Task details → Could you copy exactly the lines from the one containing "CB acceptée" through the last line of the records below, leaving out any pictures?

[Extracted page text data]

----------------------------------------

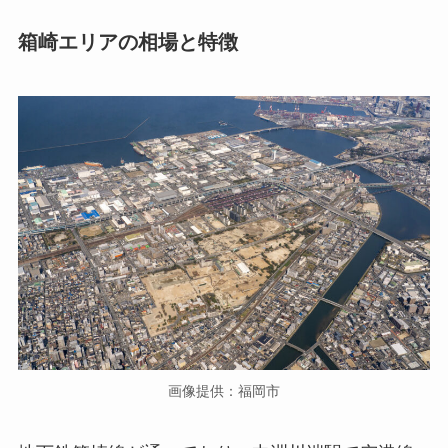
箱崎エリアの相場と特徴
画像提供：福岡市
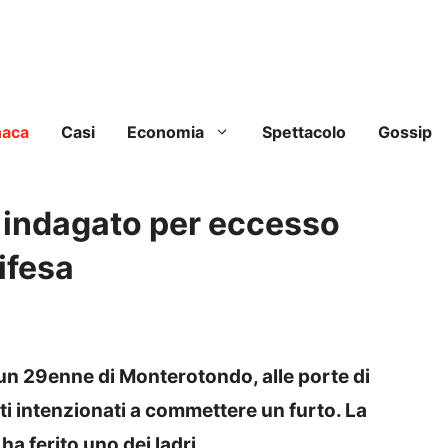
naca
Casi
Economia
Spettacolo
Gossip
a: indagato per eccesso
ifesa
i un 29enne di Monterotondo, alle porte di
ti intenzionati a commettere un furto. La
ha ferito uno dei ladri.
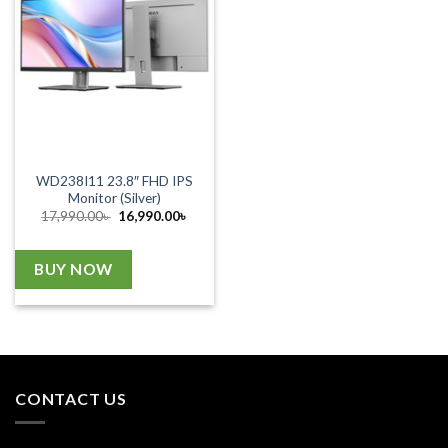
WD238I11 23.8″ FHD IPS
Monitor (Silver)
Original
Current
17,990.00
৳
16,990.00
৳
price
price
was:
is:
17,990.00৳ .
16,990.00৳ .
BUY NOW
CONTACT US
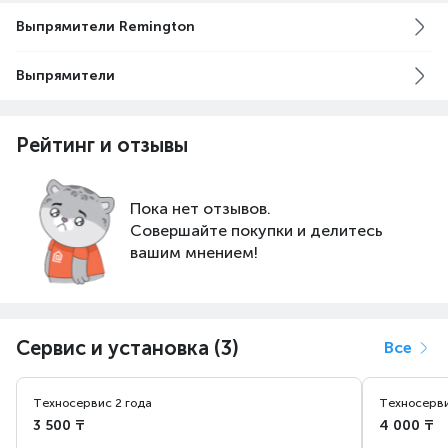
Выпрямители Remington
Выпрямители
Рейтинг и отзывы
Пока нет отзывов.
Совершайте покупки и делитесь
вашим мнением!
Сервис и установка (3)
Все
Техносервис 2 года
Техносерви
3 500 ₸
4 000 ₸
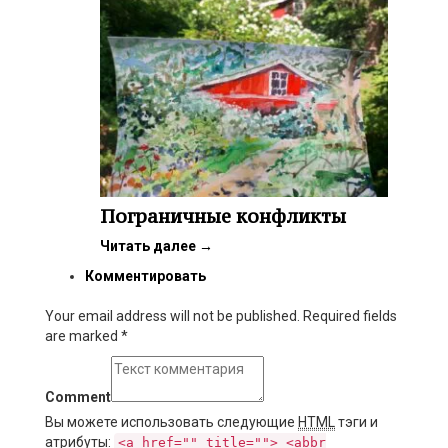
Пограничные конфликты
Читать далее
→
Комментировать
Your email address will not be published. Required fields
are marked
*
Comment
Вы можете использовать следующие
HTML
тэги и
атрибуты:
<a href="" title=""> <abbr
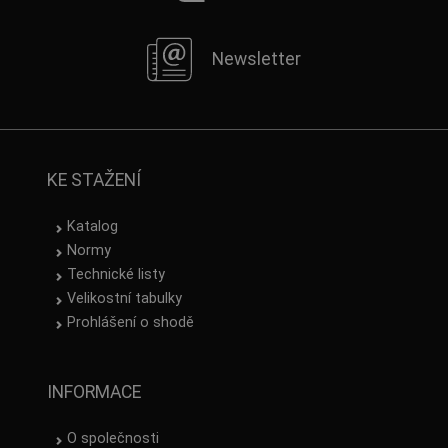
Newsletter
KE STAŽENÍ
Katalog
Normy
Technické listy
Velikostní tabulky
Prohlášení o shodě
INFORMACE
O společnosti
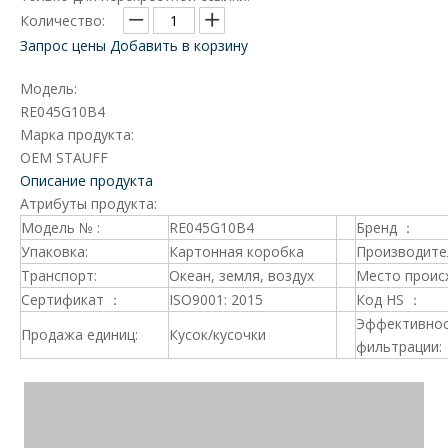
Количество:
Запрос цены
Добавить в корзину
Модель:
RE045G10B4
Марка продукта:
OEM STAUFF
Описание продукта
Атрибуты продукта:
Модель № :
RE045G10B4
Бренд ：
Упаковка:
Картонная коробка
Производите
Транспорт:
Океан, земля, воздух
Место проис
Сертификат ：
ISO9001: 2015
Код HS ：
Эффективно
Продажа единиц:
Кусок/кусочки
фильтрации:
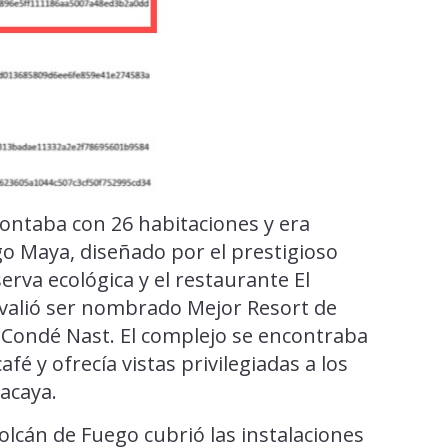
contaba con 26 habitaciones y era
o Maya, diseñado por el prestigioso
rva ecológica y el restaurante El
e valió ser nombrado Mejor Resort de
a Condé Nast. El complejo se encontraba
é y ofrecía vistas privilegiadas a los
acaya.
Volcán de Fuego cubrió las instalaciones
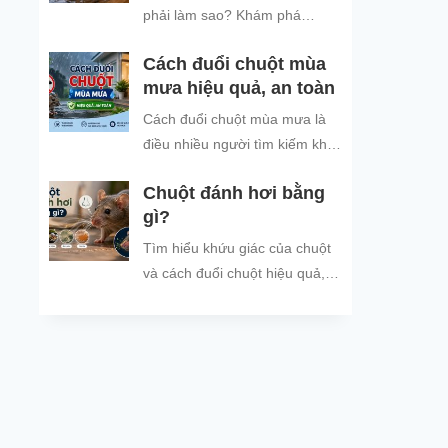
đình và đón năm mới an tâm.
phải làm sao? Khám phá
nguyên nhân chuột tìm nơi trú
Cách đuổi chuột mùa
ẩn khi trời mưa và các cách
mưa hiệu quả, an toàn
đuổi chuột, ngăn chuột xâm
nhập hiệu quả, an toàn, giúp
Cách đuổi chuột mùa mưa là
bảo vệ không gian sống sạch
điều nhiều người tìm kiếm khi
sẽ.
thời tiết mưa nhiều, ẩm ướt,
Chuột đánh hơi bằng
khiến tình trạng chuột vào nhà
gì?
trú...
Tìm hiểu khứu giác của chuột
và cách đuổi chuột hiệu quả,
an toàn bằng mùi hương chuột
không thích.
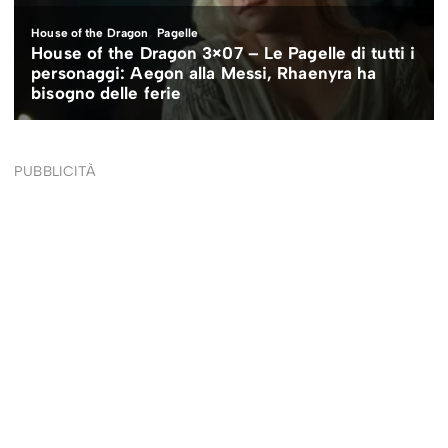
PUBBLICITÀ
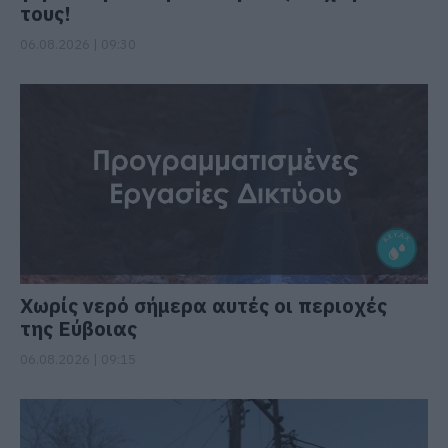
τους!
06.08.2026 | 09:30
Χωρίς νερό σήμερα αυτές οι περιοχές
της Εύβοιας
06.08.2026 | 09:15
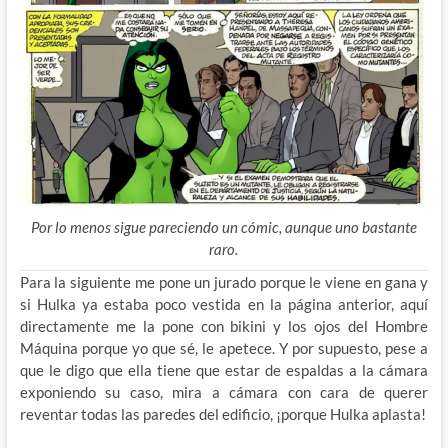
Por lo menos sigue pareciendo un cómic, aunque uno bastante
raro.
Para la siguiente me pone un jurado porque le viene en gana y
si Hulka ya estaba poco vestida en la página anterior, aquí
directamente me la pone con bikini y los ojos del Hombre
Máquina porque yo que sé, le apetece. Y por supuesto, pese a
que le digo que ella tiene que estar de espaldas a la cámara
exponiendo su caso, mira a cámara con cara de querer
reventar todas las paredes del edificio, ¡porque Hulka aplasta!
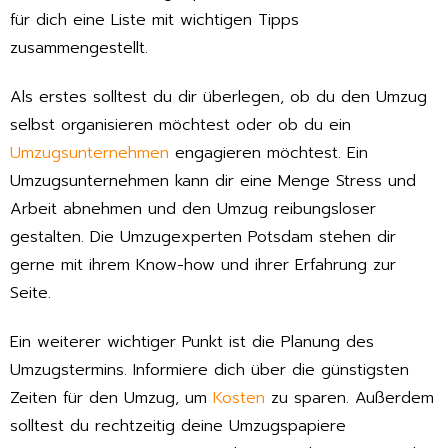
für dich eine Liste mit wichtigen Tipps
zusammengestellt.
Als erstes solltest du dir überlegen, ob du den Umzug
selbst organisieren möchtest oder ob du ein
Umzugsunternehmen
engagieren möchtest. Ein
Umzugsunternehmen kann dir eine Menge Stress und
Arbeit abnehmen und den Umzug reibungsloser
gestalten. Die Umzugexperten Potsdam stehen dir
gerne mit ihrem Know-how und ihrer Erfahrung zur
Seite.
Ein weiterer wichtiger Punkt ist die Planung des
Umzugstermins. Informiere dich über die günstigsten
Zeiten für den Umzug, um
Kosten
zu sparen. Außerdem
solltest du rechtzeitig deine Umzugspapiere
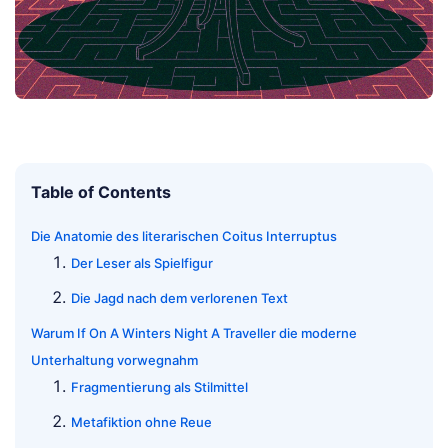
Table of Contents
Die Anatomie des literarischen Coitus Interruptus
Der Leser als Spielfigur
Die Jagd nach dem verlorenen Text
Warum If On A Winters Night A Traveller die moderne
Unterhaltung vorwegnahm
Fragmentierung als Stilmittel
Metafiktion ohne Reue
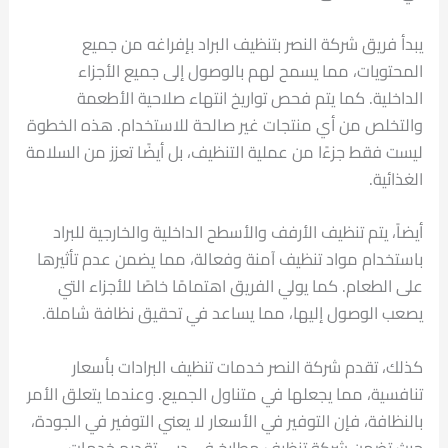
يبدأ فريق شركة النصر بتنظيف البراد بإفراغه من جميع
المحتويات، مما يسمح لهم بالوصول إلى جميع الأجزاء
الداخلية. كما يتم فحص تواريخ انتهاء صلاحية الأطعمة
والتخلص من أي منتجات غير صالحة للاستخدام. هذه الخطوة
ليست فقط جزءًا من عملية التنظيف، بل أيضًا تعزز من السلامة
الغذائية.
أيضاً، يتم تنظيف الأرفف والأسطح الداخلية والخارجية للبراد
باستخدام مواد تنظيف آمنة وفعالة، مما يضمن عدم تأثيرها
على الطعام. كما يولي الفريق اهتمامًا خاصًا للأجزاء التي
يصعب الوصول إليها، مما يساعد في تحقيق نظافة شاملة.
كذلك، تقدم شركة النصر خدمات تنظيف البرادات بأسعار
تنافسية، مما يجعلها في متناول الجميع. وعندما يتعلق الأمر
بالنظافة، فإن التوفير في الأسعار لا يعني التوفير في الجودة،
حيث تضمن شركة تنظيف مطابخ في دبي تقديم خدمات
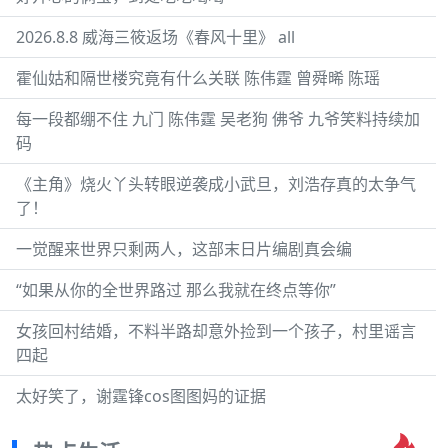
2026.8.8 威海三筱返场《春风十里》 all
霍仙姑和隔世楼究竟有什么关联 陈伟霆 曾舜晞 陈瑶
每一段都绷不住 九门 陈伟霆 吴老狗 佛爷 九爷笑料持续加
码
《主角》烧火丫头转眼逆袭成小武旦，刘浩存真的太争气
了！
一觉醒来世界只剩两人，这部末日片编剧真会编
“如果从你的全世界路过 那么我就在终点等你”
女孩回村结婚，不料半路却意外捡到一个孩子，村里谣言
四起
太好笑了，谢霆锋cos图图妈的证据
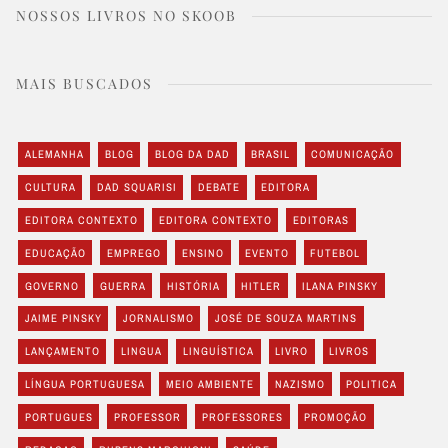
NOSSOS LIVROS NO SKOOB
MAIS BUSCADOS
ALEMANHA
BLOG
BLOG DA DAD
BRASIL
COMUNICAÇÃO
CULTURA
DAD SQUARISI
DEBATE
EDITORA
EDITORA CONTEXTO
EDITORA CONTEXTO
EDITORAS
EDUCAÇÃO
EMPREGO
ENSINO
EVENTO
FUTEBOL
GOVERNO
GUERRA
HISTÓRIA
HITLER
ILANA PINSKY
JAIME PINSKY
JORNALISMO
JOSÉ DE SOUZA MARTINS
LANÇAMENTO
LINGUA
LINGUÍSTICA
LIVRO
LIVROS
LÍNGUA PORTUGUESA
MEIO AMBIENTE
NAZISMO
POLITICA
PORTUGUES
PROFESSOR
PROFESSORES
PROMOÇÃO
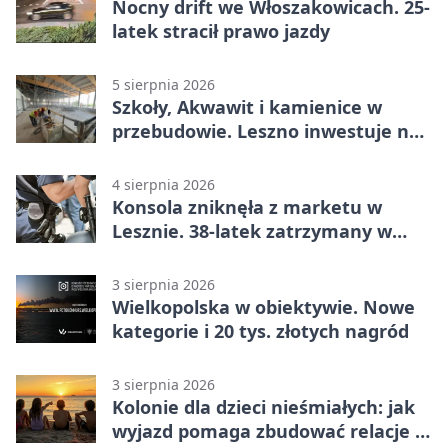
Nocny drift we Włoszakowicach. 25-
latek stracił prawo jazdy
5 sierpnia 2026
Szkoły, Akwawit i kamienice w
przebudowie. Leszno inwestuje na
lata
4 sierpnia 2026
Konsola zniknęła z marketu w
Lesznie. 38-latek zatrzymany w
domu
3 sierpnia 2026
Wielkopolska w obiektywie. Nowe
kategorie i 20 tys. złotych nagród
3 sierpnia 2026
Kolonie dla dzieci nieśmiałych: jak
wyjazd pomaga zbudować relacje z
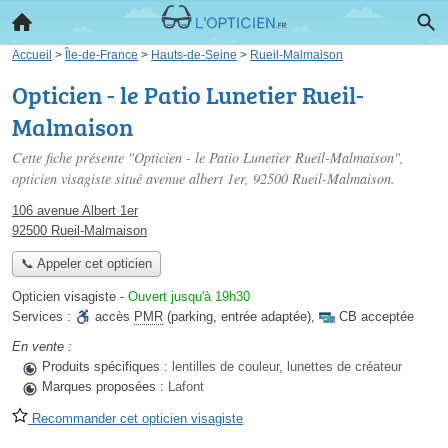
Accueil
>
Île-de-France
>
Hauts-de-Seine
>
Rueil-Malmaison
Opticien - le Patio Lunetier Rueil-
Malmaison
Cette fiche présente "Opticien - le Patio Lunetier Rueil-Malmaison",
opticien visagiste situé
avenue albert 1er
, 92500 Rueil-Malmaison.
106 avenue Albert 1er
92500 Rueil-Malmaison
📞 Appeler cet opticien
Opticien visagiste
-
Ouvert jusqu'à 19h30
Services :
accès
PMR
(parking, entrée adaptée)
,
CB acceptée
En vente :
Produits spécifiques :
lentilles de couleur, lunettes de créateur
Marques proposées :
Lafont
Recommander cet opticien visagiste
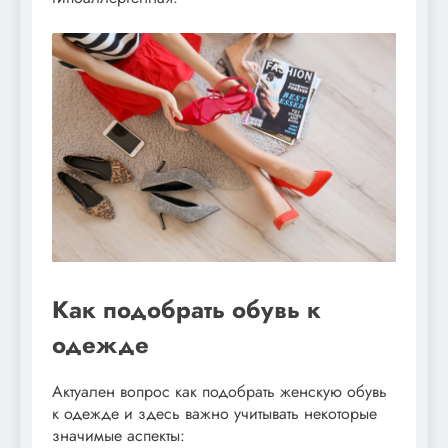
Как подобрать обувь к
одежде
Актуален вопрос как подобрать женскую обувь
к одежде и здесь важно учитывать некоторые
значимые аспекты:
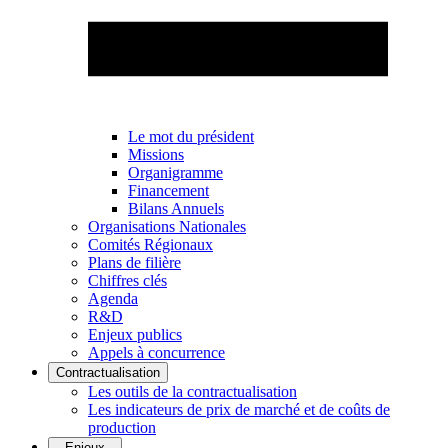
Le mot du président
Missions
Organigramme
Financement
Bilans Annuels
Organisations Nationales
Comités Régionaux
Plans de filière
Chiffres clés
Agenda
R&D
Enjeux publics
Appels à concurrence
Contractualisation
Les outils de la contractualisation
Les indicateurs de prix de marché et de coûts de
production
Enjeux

----------------------------------------

Answer section →
CB acceptée
En vente :
Produits spécifiques :
lentilles de couleur, lunettes de créateur
Marques proposées :
Lafont
Recommander cet opticien visagiste
Как подобрать обувь к
одежде
Актуален вопрос как подобрать женскую обувь
к одежде и здесь важно учитывать некоторые
значимые аспекты:
Le mot du président
Missions
Organigramme
Financement
Bilans Annuels
Organisations Nationales
Comités Régionaux
Plans de filière
Chiffres clés
Agenda
R&D
Enjeux publics
Appels à concurrence
Contractualisation
Les outils de la contractualisation
Les indicateurs de prix de marché et de coûts de
production
Enjeux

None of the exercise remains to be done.